# Lab 03 - Gene Prediction with Prokka
Exercise 3. Annotate a Genome with Prokka
3.1 Annotate a Genome
1. Make a new folder for lab_03 in your home and copy one of the genomes (.fasta) from this week's folder
```
#ssh into bi278
ssh klpast23@bi278
#make directory
mkdir lab_03
#copy over a file:
cp P.bonniea_bbqs395.nanopore.fasta ~/lab_03/
```
2. know new genome's PATH by checking you can find it from your current location with ls and autocomplete
Path: ~/lab_03/
3. Run Prokka annotation
```
prokka --force --outdir ~/lab_03/bbqs395 --proteins /courses/bi278/Course_Materials/lab_02/Burkholderia_pseudomallei_K96243_132.gbk --locustag BB395 --genus Paraburkholderia --species bonniea --strain bbqs395 ~/lab_03/P.bonniea_bbqs395.nanopore.fasta
```
**Q1. What are the different output files that Prokka generates?**
.faa: Protein FASTA file of the translated CDS sequences
.ffn: Nucleotide FASTA file of all the prediction transcripts
.fna: Nucleotide FASTA file of the input contig sequences
.gff: This is the master annotation in GFF3 formation, containing both sequences and annotations
.txt: Statistics relating to the anotated features
.tsv: Tab-separated file of all features: locus_tag, ftype, len_bp, gene, EC_number, COG, product
**Q2. Use the best file to answer each question **
- How many CDS do you have?
```
grep -c ">" PROKKA_09272022.faa
#returns 3427
```
- How many of these are "hypothetical proteins"
```
grep - c "hypothetical protein" PROKKA_09272022.faa
#returns 1461
```
- How many "ribosomal proteins" do you have
```
grep -c "ribosomal" PROKKA_09272022.faa
#returns 54
```
- How many tRNA do you have
```
head PROKKA_09272022.txt
#returns:
tRNA: 56
```
**Q3. Which file is the most useful for finding the genomic loations (chromosome and base address) of any type of annotated features (genes (CDS), tRNA, etc)?**
The .tsv file returns the locus_tag, the ftype (including CDS and tRNA), the length in base pairs, the gene, the EC_number, the COG, and the product.

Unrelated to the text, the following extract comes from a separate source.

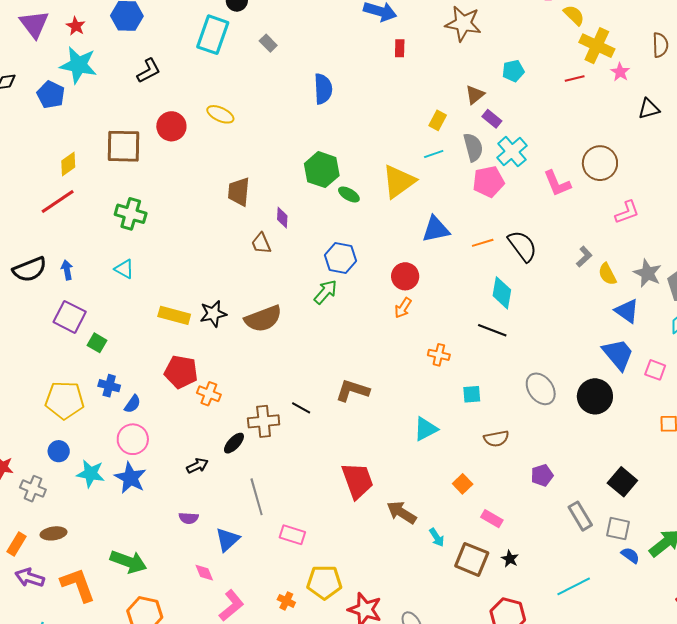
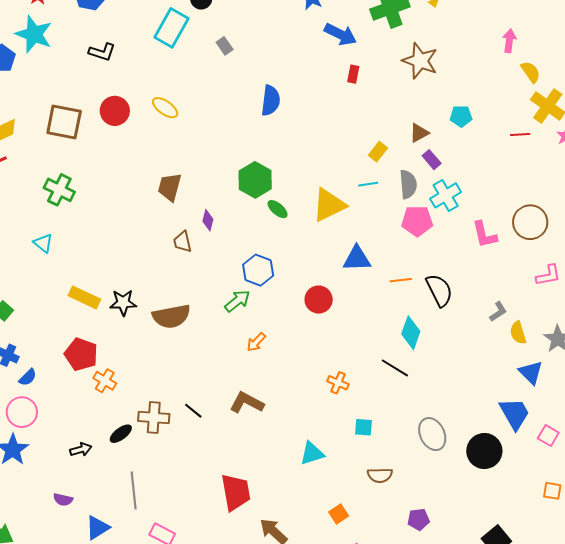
black L-shape: (149, 71) -> (102, 52), turned 36
orange arrow: (403, 308) -> (256, 342), moved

**Q4. Now compare your metrics to that of your reference genome for these two species?**
In the genomic data for Paraburkholderia bonniea, the Protein count is 3,390, the tRNA is 56. They indicate that there is 550 hypothetical proteins.
| Feature | Genomic Data | Prokka Data |
| --------------------- | ------------ | ----------- |
| tRNA | 56 | 56 |
| Ribosomal Proteins | 60 | 54 |
| Hypothetical Proteins | 515 | 1461 |
| CDS | 3,390 | 3,427 |
**Bonus Q: How does Prokka find genes?**
Prokka relies on external feature prediction tools to identify the coordinates of genomic features within contigs. The traditional way to predict what a gene codes for is to compare it with a large database of known sequences, and transfer the annotation of the best significant match. Prokka uses this method in a hierarchical manner, starting with a smaller database and moving to larger databases, finally to curated models of protein families.